O economista marxista indiano, Prabhat Patnaik, nos traz uma importante contribuição para este debate, em seu artigo “O fascismo é um fenómeno totalmente moderno”, recentemente publicado no Peoples Democracy. Ele destaca que é necessário enterrar a política neoliberal para se superar o fascismo. “Se a ascensão fascista for vista como apoiada pelo capital monopolista para reforçar a sua hegemonia durante um período de crise do neoliberalismo que não pode ser superado dentro da própria estrutura do neoliberalismo, então a luta política contra ela terá de ser acompanhada por uma agenda econômica que vá além do neoliberalismo”, argumenta.
SUPERAR O NEOLIBERALISMO
“A menos que se vá além do neoliberalismo, o que é necessário para superar a crise que ele causou, mesmo uma derrota política dos elementos fascistas nas eleições só causará um revés temporário para eles; eles voltarão ao poder novamente, como Donald Trump fez nos EUA, porque a conjuntura que deu origem à sua ascensão não teria sido superada. Consequentemente, uma luta bem-sucedida contra a ascensão dos elementos fascistas requer não apenas uma união política das forças democráticas e antifascistas, mas também um programa econômico mínimo que implique ir além do neoliberalismo, pelo menos em certos aspetos cruciais para começar”, conclui o autor.
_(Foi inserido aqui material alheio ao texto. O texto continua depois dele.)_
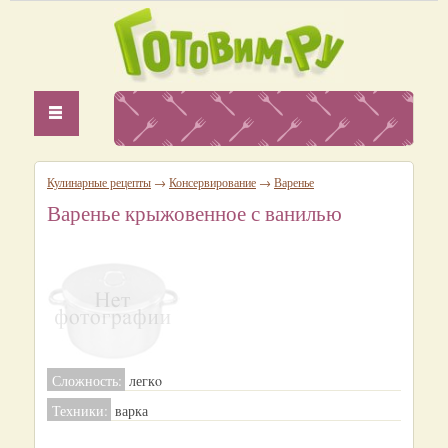
Кулинарные рецепты
→
Консервирование
→
Варенье
Варенье крыжовенное с ванилью
Сложность:
легкo
Техники:
варка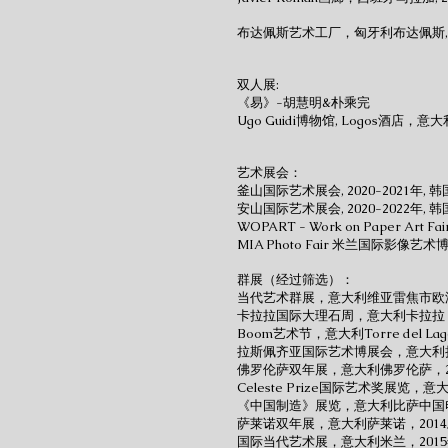
布达佩斯艺术工厂，匈牙利布达佩斯, 2
双人展:
《易》-胡慧明&朴乘完
Ugo Guidi博物馆, Logos酒店，意
艺术展会：
釜山国际艺术展会, 2020-2021年, 
安山国际艺术展会, 2020-2022年, 
WOPART - Work on Paper A
MIA Photo Fair 米兰国际影像
群展（经过筛选）：
当代艺术群展，意大利维亚雷焦市欧洲画
卡拉拉国际大理石周，意大利卡拉拉，
Boom艺术节，意大利Torre del L
拉斯佩齐亚国际艺术博展会，意大利拉
佛罗伦萨双年展，意大利佛罗伦萨，2
Celeste Prize国际艺术奖展览，意
《中国制造》展览，意大利比萨中国电影节
萨莱诺双年展，意大利萨莱诺，2014/
国际当代艺术展，意大利米兰，201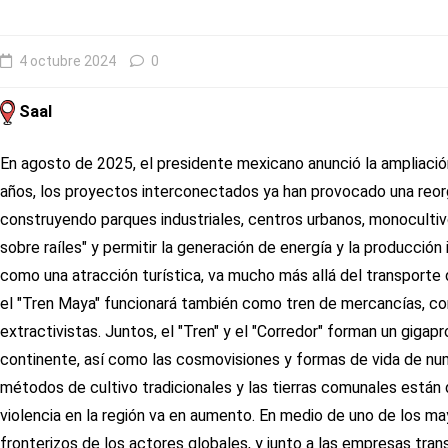
4 octubre 2024
0
Saal
En agosto de 2025, el presidente mexicano anunció la ampliació
años, los proyectos interconectados ya han provocado una reorgan
construyendo parques industriales, centros urbanos, monoculti
sobre raíles" y permitir la generación de energía y la producción 
como una atracción turística, va mucho más allá del transporte
el "Tren Maya" funcionará también como tren de mercancías, con
extractivistas. Juntos, el "Tren" y el "Corredor" forman un gig
continente, así como las cosmovisiones y formas de vida de nu
métodos de cultivo tradicionales y las tierras comunales están
violencia en la región va en aumento. En medio de uno de los m
fronterizos de los actores globales, y junto a las empresas tra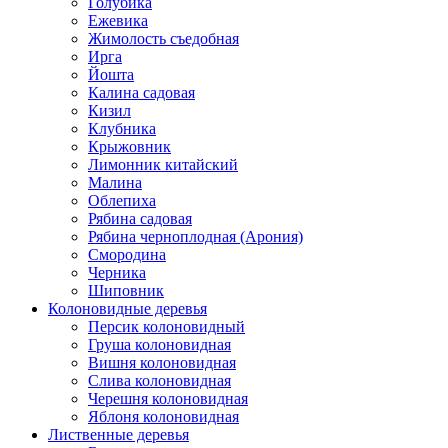
Голубика
Ежевика
Жимолость съедобная
Ирга
Йошта
Калина садовая
Кизил
Клубника
Крыжовник
Лимонник китайский
Малина
Облепиха
Рябина садовая
Рябина черноплодная (Арония)
Смородина
Черника
Шиповник
Колоновидные деревья
Персик колоновидный
Груша колоновидная
Вишня колоновидная
Слива колоновидная
Черешня колоновидная
Яблоня колоновидная
Лиственные деревья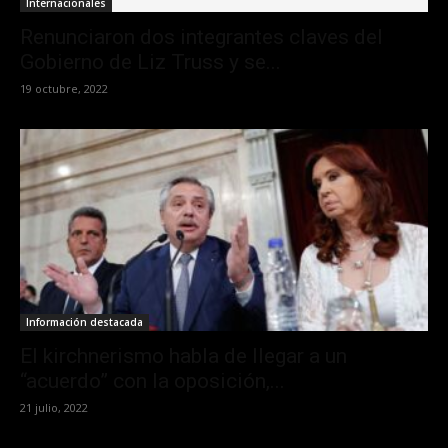
Internacionales
Renunciaron dos integrantes claves del
Gobierno de Liz Truss y se...
19 octubre, 2022
Información destacada
El kirchnerismo habla de llegar a un
“acuerdo” con la oposición,...
21 julio, 2022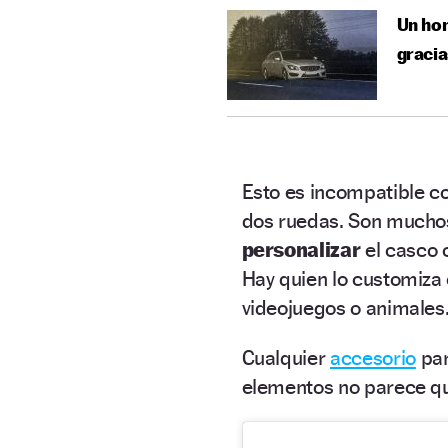
Un hom
gracia
Esto es incompatible c
dos ruedas. Son mucho
personalizar
el casco
Hay quien lo customiza
videojuegos o animales
Cualquier
accesorio
par
elementos no parece qu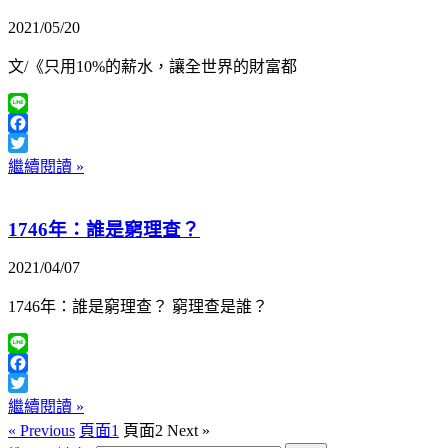
2021/05/20
文/《只用10%的薪水，讓全世界的財富都
Line
Facebook
Twitter
繼續閱讀 »
1746年：誰是窮理查？
2021/04/07
1746年：誰是窮理查？ 窮理查是誰？
Line
Facebook
Twitter
繼續閱讀 »
« Previous
頁面
1
頁面
2
Next »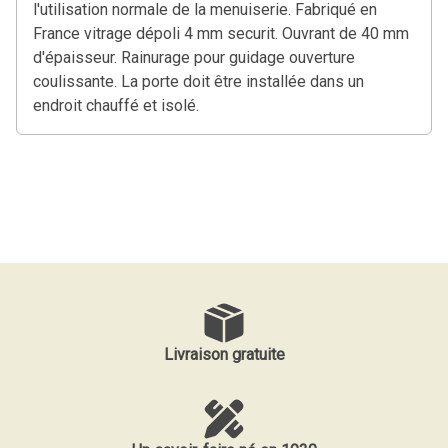
l'utilisation normale de la menuiserie. Fabriqué en
France vitrage dépoli 4 mm securit. Ouvrant de 40 mm
d'épaisseur. Rainurage pour guidage ouverture
coulissante. La porte doit être installée dans un
endroit chauffé et isolé.
Livraison gratuite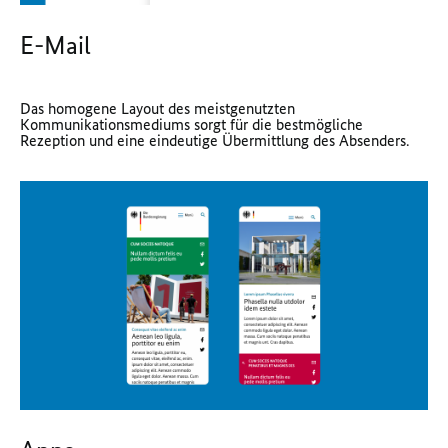
E-Mail
Das homogene Layout des meistgenutzten
Kommunikationsmediums sorgt für die bestmögliche
Rezeption und eine eindeutige Übermittlung des Absenders.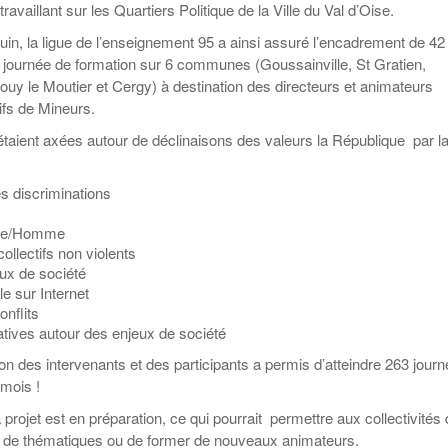
Education aux médias
Les veilleurs de l’info
ravaillant sur les Quartiers Politique de la Ville du Val d’Oise.
Malle pédagogique «
La ligue 95 et
Pour s’inscrire
Parcours d’exils d’hier
Education verte
Recyclivre
Formation Eco-
n, la ligue de l’enseignement 95 a ainsi assuré l’encadrement de 42
et d’aujourd’hui »
délégué.es
Actualité Ecole
Lutte contre
journée de formation sur 6 communes (Goussainville, St Gratien,
l’illettrisme
ouy le Moutier et Cergy) à destination des directeurs et animateurs
ifs de Mineurs.
taient axées autour de déclinaisons des valeurs la République par l
es discriminations
me/Homme
collectifs non violents
eux de société
e sur Internet
nflits
tives autour des enjeux de société
ion des intervenants et des participants a permis d’atteindre 263 jour
 mois !
projet est en préparation, ce qui pourrait permettre aux collectivités
s de thématiques ou de former de nouveaux animateurs.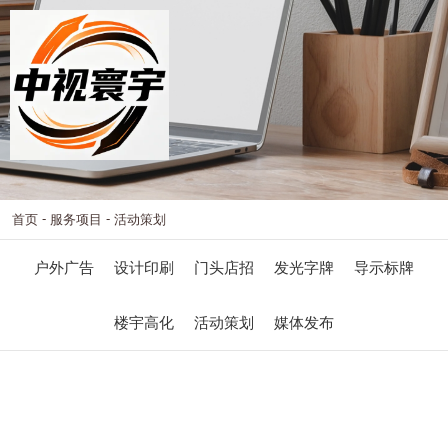
-
-
首页
服务项目
活动策划
户外广告
设计印刷
门头店招
发光字牌
导示标牌
楼宇高化
活动策划
媒体发布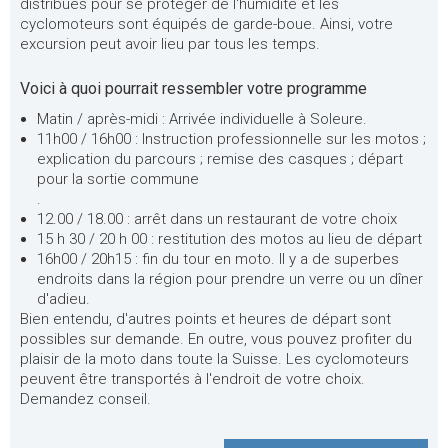
distribués pour se protéger de l'humidité et les
cyclomoteurs sont équipés de garde-boue. Ainsi, votre
excursion peut avoir lieu par tous les temps.
Voici à quoi pourrait ressembler votre programme
Matin / après-midi : Arrivée individuelle à Soleure.
11h00 / 16h00 : Instruction professionnelle sur les motos ;
explication du parcours ; remise des casques ; départ
pour la sortie commune
.
12.00 / 18.00 : arrêt dans un restaurant de votre choix
15 h 30 / 20 h 00 : restitution des motos au lieu de départ
16h00 / 20h15 : fin du tour en moto. Il y a de superbes
endroits dans la région pour prendre un verre ou un dîner
d'adieu.
Bien entendu, d'autres points et heures de départ sont
possibles sur demande. En outre, vous pouvez profiter du
plaisir de la moto dans toute la Suisse. Les cyclomoteurs
peuvent être transportés à l'endroit de votre choix.
Demandez conseil.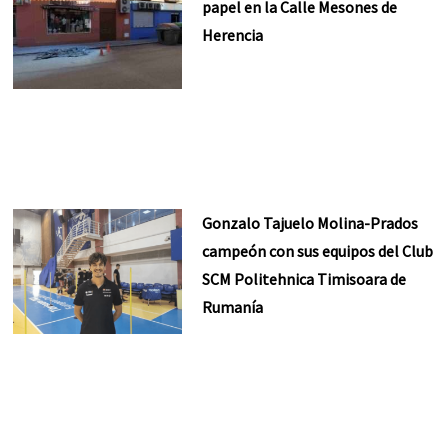
papel en la Calle Mesones de
Herencia
Gonzalo Tajuelo Molina-Prados
campeón con sus equipos del Club
SCM Politehnica Timisoara de
Rumanía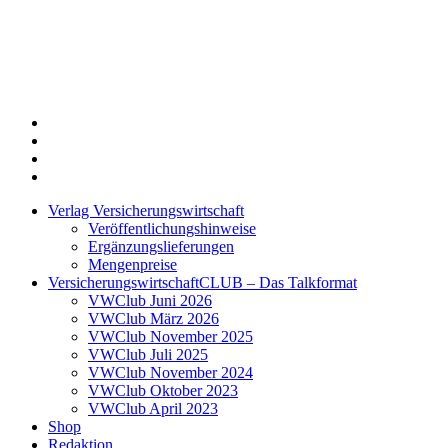
Twitter
Xing
LinkedIn
Login
Verlag Versicherungswirtschaft
Veröffentlichungshinweise
Ergänzungslieferungen
Mengenpreise
VersicherungswirtschaftCLUB – Das Talkformat
VWClub Juni 2026
VWClub März 2026
VWClub November 2025
VWClub Juli 2025
VWClub November 2024
VWClub Oktober 2023
VWClub April 2023
Shop
Redaktion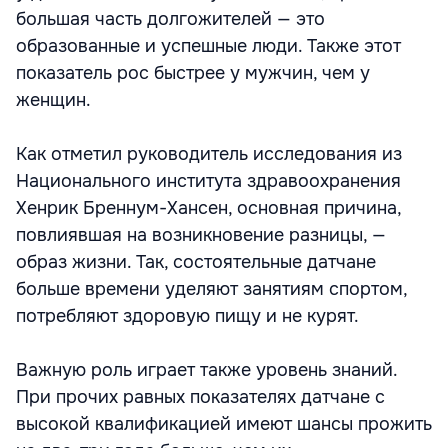
большая часть долгожителей — это
образованные и успешные люди. Также этот
показатель рос быстрее у мужчин, чем у
женщин.
Как отметил руководитель исследования из
Национального института здравоохранения
Хенрик Бреннум-Хансен, основная причина,
повлиявшая на возникновение разницы, —
образ жизни. Так, состоятельные датчане
больше времени уделяют занятиям спортом,
потребляют здоровую пищу и не курят.
Важную роль играет также уровень знаний.
При прочих равных показателях датчане с
высокой квалификацией имеют шансы прожить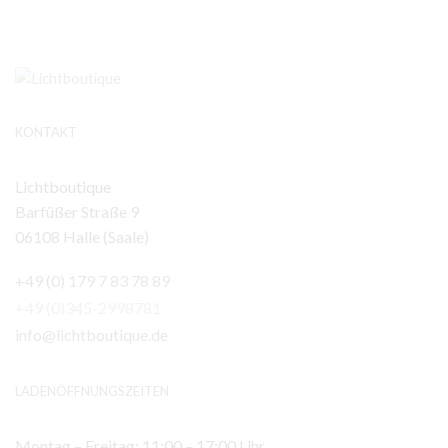
KONTAKT
Lichtboutique
Barfüßer Straße 9
06108 Halle (Saale)
+49 (0) 179 7 83 78 89
+49 (0)345-2998781
info@lichtboutique.de
LADENÖFFNUNGSZEITEN
Montag – Freitag: 11:00 – 17:00 Uhr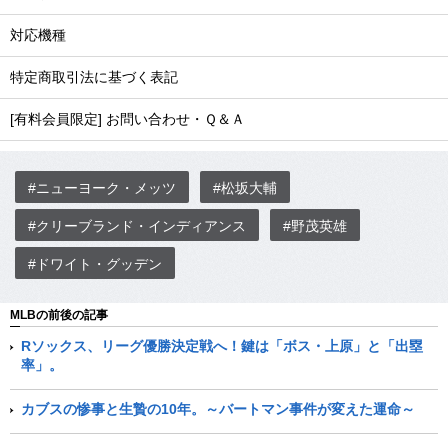
対応機種
特定商取引法に基づく表記
[有料会員限定] お問い合わせ・Ｑ＆Ａ
#ニューヨーク・メッツ
#松坂大輔
#クリーブランド・インディアンス
#野茂英雄
#ドワイト・グッデン
MLBの前後の記事
Rソックス、リーグ優勝決定戦へ！鍵は「ボス・上原」と「出塁
率」。
カブスの惨事と生贄の10年。～バートマン事件が変えた運命～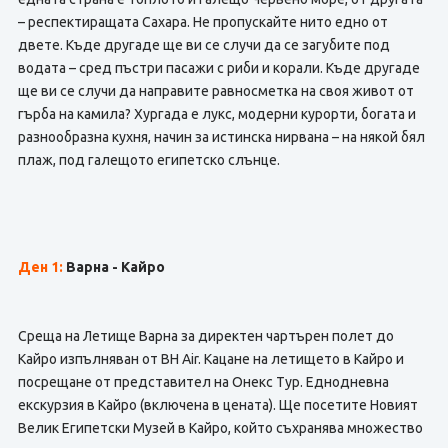
– респектиращата Сахара. Не пропускайте нито едно от
двете. Къде другаде ще ви се случи да се загубите под
водата – сред пъстри пасажи с риби и корали. Къде другаде
ще ви се случи да направите равносметка на своя живот от
гърба на камила? Хургада е лукс, модерни курорти, богата и
разнообразна кухня, начин за истинска нирвана – на някой бял
плаж, под галещото египетско слънце.
Ден 1:
Варна - Кайро
Среща на Летище Варна за директен чартърен полет до
Кайро изпълняван от BH Air. Кацане на летището в Кайро и
посрещане от представител на Онекс Тур. Еднодневна
екскурзия в Кайро (включена в цената). Ще посетите Новият
Велик Египетски Музей в Кайро, който съхранява множество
Esta avaliação do estudioso indiano se encaixa bem no caso do Brasil. Aqui o fascismo chegou ao poder e, como todo o fascismo da periferia, se submeteu inteiramente aos interesses do imperialismo norte-americano, intensificou a política neoliberal e afundou a economia do país. As forças democráticas e patrióticas impediram um golpe de Estado e lograram derrotar os fascistas nas urnas. Agora, intimamente associado ao fascismo trumpista, o mesmo grupo tenta retornar ao poder no país. O Brasil tem imposto derrotas importantes a esse grupo. Mas, mais do que nunca é necessário, como aconselhou o economista indiano, enterrar o neoliberalismo definitivamente para impedir que o obscurantismo volte a infernizar a população brasileira.